Examples of metal oxides include alumina, magnesium oxide, zirconia, titania, ceria, zinc oxide, tin oxide, copper oxide, etc., and it is preferable to include at least one selected from these, more preferably at least one selected from alumina and titania, and even more preferably to include alumina. The metal oxide may be one type or a mixture of two or more types.

In one embodiment, the powder (II) preferably contains fumed metal oxide particles, and more preferably consists of fumed metal oxide particles. The fumed metal oxide particles tend to have a smaller particle size. By containing the fumed metal oxide particles in the powder (II), the flowability of the powder material (X) is improved and the occurrence of the powder material flying up during molding can be further suppressed.
As used herein, "fumed metal oxide particles" refers to metal oxide particles produced by a process involving hydrolysis in a flame generated by the reaction of metal compounds of a feed stream (such as, for example, aluminum chloride for fumed alumina) with hydrogen and oxygen. "Fumed metal oxide particles" are also referred to as "pyrogenic metal oxides." The reaction first forms highly dispersed primary particles, which coalesce to form aggregates during the further course of the reaction. The aggregate size of these powders is generally in the range of 0.2-1 μm. These powders can be partially broken down by appropriate grinding and converted to particles in the nanometer (nm) range that are advantageous for the present disclosure.

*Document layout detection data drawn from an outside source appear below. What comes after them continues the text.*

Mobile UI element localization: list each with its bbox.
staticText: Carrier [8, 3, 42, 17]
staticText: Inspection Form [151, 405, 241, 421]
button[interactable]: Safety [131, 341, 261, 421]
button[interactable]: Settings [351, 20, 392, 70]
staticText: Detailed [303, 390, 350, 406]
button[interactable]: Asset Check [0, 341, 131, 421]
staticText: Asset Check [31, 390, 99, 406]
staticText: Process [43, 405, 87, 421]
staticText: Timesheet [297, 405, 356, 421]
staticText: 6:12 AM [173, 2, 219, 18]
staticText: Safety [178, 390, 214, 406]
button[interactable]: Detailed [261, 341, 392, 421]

In one embodiment, the average particle size (D50) of the particles (II) is preferably 5 nm or more and 20 nm or less, more preferably 10 nm or more and 15 nm or less. In one embodiment, the average particle size (D50) of the particles (II) may be 13 nm or 18 nm, or may be within the range of the upper or lower limit of the above numerical range.
By setting the average particle size (D50) of the particles (II) within the above range, it is possible to easily obtain the effect of suppressing the powder material from flying up during molding, which is excellent in fluidity. In addition, it is possible to easily obtain a three-dimensional object having excellent appearance, mechanical properties, and heat resistance. The method for measuring the average particle size (D50) is as described above.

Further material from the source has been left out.